We’re excited to introduce you to Camilo Aguirre, the author of What Remains: Personal and Political Histories of Colombia, which will be coming in July. Enjoy a short Q&A with Camilo.
Tell us about you!
I am Camilo Aguirre. I am an artist from Colombia who studied his MFA in Minneapolis. I am very interested in social issues, image systems, documentary formats, and the implementation of anecdotes in storytelling. I love making comics and telling stories.
What can people look forward to discovering from this book?
In What Remains, people might find that history and personal experience are sometimes interweaved, and sometimes they challenge each other. They might find out that countries affect each other with relations of power and diplomacy.
Where can people find you?
How long have you worked on this project?
Three years but I could say more. I collected some stories that I found remarkable in 2012.
What’s next for you?
I hope I can keep drawing for a long time.
What inspired you while writing this book?
Uhm. Well, it took three years, so different things. When I was starting, I treasured the stories I had collected, then I tried to explain Colombia to an international audience. The last part was the question of hope and change in my country and in the US.
What was the most challenging part of writing this book?
The most challenging part about writing this book was organizing the stories and thinking of a very diverse audience. I wanted something that could work in Spanish for Colombians and in English for non-Colombians.

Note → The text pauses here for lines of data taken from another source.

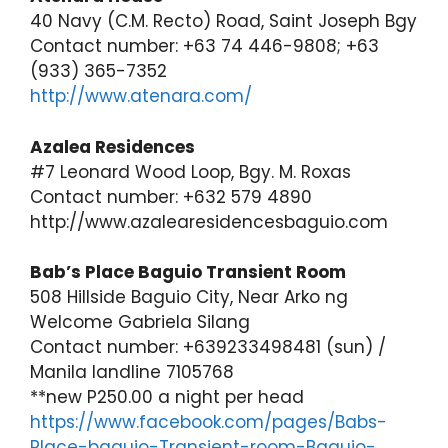
40 Navy (C.M. Recto) Road, Saint Joseph Bgy
Contact number: +63 74 446-9808; +63
(933) 365-7352
http://www.atenara.com/
Azalea Residences
#7 Leonard Wood Loop, Bgy. M. Roxas
Contact number: +632 579 4890
http://www.azalearesidencesbaguio.com
Bab’s Place Baguio Transient Room
508 Hillside Baguio City, Near Arko ng
Welcome Gabriela Silang
Contact number: +639233498481 (sun) /
Manila landline 7105768
**new P250.00 a night per head
https://www.facebook.com/pages/Babs-
Place-baguio-Transient-room-Baguio-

If you could ask anyone (dead or alive) to read your book, who would it be and why?
I sincerely don’t know. I am glad Zak Sally, Tom Kaczynski, and some of my friends have read it.
How did you get into comics in the first place?
I studied in a conceptual [art] school in Cali, Colombia. When I was thinking of my artist statement, I was tired of installations and video art. I really liked anecdotes and people’s stories, so I went towards a narrative, illustrated, and sequential medium… and that turned out to be comics.